We will use the infer package to calculate a 95% confidence interval for the median amount of time Americans spend on email weekly.

We start by setting a seed. We’ll use 1234 to set our seed today but you can use any value you want on assignments.

set.seed(1234)

Creating the data frame

Uncomment the lines and fill in the blanks to create a data frame containing the bootstrapped data - sample medians in our case.

boot_dist <- gss_email #%>%
  #specify(______) %>%
  #generate(______) %>%
  #calculate(______)

Glimpse the data frame of the bootstrapped data.

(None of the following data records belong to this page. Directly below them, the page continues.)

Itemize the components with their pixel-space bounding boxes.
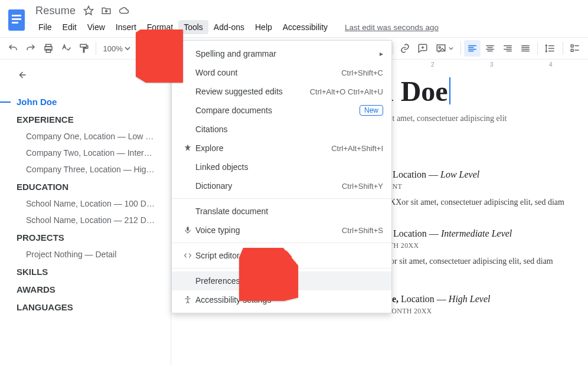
menu-edit[interactable]: Edit bbox=[57, 20, 82, 34]
outline-item[interactable]: School Name, Location — 100 D… bbox=[17, 195, 158, 212]
svg-rect-13 bbox=[187, 227, 189, 231]
tools-spelling-grammar[interactable]: Spelling and grammar▸ bbox=[172, 44, 391, 63]
line-spacing-button[interactable] bbox=[541, 40, 559, 57]
outline-heading-education[interactable]: EDUCATION bbox=[17, 178, 160, 195]
add-comment-button[interactable] bbox=[414, 40, 431, 57]
insert-image-button[interactable] bbox=[432, 40, 457, 57]
outline-heading-title[interactable]: John Doe bbox=[17, 93, 160, 110]
outline-panel: John Doe EXPERIENCE Company One, Locatio… bbox=[0, 60, 171, 366]
last-edit-link[interactable]: Last edit was seconds ago bbox=[345, 23, 439, 32]
docs-logo-icon[interactable] bbox=[5, 5, 28, 35]
tools-dropdown: Spelling and grammar▸ Word countCtrl+Shi… bbox=[171, 40, 392, 313]
outline-heading-projects[interactable]: PROJECTS bbox=[17, 228, 160, 246]
outline-heading-experience[interactable]: EXPERIENCE bbox=[17, 110, 160, 128]
accessibility-icon bbox=[180, 295, 195, 304]
document-title[interactable]: Resume bbox=[35, 5, 76, 17]
outline-close-button[interactable] bbox=[15, 69, 160, 83]
ruler-tick: 3 bbox=[490, 61, 494, 68]
svg-rect-0 bbox=[8, 9, 25, 31]
shortcut-label: Ctrl+Alt+O Ctrl+Alt+U bbox=[310, 87, 383, 96]
paint-format-button[interactable] bbox=[76, 40, 92, 57]
tools-linked-objects[interactable]: Linked objects bbox=[172, 158, 391, 176]
svg-rect-3 bbox=[12, 22, 18, 24]
align-left-button[interactable] bbox=[464, 40, 481, 57]
menu-view[interactable]: View bbox=[82, 20, 110, 34]
star-icon[interactable] bbox=[81, 4, 96, 18]
checklist-button[interactable] bbox=[567, 40, 583, 57]
outline-heading-languages[interactable]: LANGUAGES bbox=[17, 298, 160, 316]
svg-point-10 bbox=[439, 47, 440, 48]
tools-dictionary[interactable]: DictionaryCtrl+Shift+Y bbox=[172, 176, 391, 195]
explore-icon bbox=[180, 143, 195, 153]
doc-company-two-heading: o, Location — Intermediate Level bbox=[384, 228, 577, 239]
menubar: File Edit View Insert Format Tools Add-o… bbox=[33, 18, 588, 37]
outline-item[interactable]: Company Two, Location — Inter… bbox=[17, 145, 158, 161]
tools-explore[interactable]: ExploreCtrl+Alt+Shift+I bbox=[172, 139, 391, 158]
shortcut-label: Ctrl+Shift+C bbox=[341, 68, 383, 77]
svg-rect-11 bbox=[571, 45, 573, 47]
doc-subtitle: or sit amet, consectetuer adipiscing eli… bbox=[378, 114, 577, 123]
svg-rect-1 bbox=[12, 15, 21, 17]
new-badge: New bbox=[360, 105, 383, 116]
zoom-select[interactable]: 100% bbox=[100, 44, 134, 53]
menu-help[interactable]: Help bbox=[250, 20, 277, 34]
menu-addons[interactable]: Add-ons bbox=[208, 20, 250, 34]
align-right-button[interactable] bbox=[499, 40, 516, 57]
shortcut-label: Ctrl+Shift+S bbox=[342, 226, 383, 235]
outline-item[interactable]: Project Nothing — Detail bbox=[17, 246, 158, 263]
svg-rect-12 bbox=[571, 50, 573, 52]
align-center-button[interactable] bbox=[482, 40, 498, 57]
tools-review-suggested-edits[interactable]: Review suggested editsCtrl+Alt+O Ctrl+Al… bbox=[172, 82, 391, 101]
tools-preferences[interactable]: Preferences bbox=[172, 271, 391, 290]
move-icon[interactable] bbox=[99, 4, 113, 18]
insert-link-button[interactable] bbox=[397, 40, 413, 57]
submenu-arrow-icon: ▸ bbox=[380, 50, 383, 58]
menu-insert[interactable]: Insert bbox=[110, 20, 142, 34]
ruler-tick: 4 bbox=[549, 61, 553, 68]
doc-company-one-dates: SENT bbox=[384, 182, 577, 191]
tools-compare-documents[interactable]: Compare documentsNew bbox=[172, 101, 391, 120]
redo-button[interactable] bbox=[22, 40, 39, 57]
menu-format[interactable]: Format bbox=[142, 20, 178, 34]
print-button[interactable] bbox=[40, 40, 57, 57]
tools-citations[interactable]: Citations bbox=[172, 120, 391, 139]
outline-heading-skills[interactable]: SKILLS bbox=[17, 263, 160, 280]
menu-accessibility[interactable]: Accessibility bbox=[277, 20, 333, 34]
tools-accessibility-settings[interactable]: Accessibility settings bbox=[172, 290, 391, 309]
shortcut-label: Ctrl+Shift+Y bbox=[342, 182, 383, 191]
svg-rect-8 bbox=[80, 44, 87, 47]
outline-item[interactable]: Company One, Location — Low … bbox=[17, 128, 158, 145]
doc-company-one-heading: e, Location — Low Level bbox=[384, 169, 577, 180]
tools-voice-typing[interactable]: Voice typingCtrl+Shift+S bbox=[172, 221, 391, 240]
shortcut-label: Ctrl+Alt+Shift+I bbox=[331, 144, 383, 153]
svg-point-14 bbox=[187, 296, 189, 298]
align-justify-button[interactable] bbox=[517, 40, 534, 57]
tools-script-editor[interactable]: Script editor bbox=[172, 246, 391, 265]
menu-file[interactable]: File bbox=[33, 20, 57, 34]
script-icon bbox=[180, 251, 195, 260]
spellcheck-button[interactable] bbox=[58, 40, 74, 57]
menu-tools[interactable]: Tools bbox=[178, 20, 208, 34]
tools-word-count[interactable]: Word countCtrl+Shift+C bbox=[172, 63, 391, 82]
mic-icon bbox=[180, 225, 195, 235]
zoom-value: 100% bbox=[103, 44, 123, 53]
doc-company-two-dates: NTH 20XX bbox=[384, 241, 577, 250]
ruler-tick: 2 bbox=[431, 61, 435, 68]
text-cursor bbox=[449, 77, 450, 104]
svg-marker-4 bbox=[84, 6, 93, 15]
outline-item[interactable]: Company Three, Location — Hig… bbox=[17, 161, 158, 178]
outline-item[interactable]: School Name, Location — 212 D… bbox=[17, 212, 158, 228]
undo-button[interactable] bbox=[5, 40, 21, 57]
svg-rect-2 bbox=[12, 18, 21, 20]
outline-heading-awards[interactable]: AWARDS bbox=[17, 280, 160, 298]
cloud-status-icon[interactable] bbox=[117, 4, 131, 18]
tools-translate-document[interactable]: Translate document bbox=[172, 202, 391, 221]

### Glimpse the bootstrapped data frame

Find the confidence interval

Uncomment the lines and fill in the blanks to construct the 95% bootstrap confidence interval for the median amount of time Americans spend on email weekly.

#___ %>%
#  summarise(lower = quantile(______),
  #          upper = quantile(______))

Interpret the interval

Write the interpretation for the interval calculated above.

Changing the confidence level

Modify the code used to calculate a 95% confidence interval to calculate a 90% confidence interval of the median time American spend on email weekly. Is your interval wider, narrower, or the same as the 95% confidence interval?

#calculate a 90% confidence interval

Now let’s calculate a 99% confidence interval for the median time Americans spend on email weekly.

#calculate a 99% confidence interval

Leaving everything else the same, how does decreasing the confidence level affect the confidence interval? How does increasing the confidence level affect the confidence interval?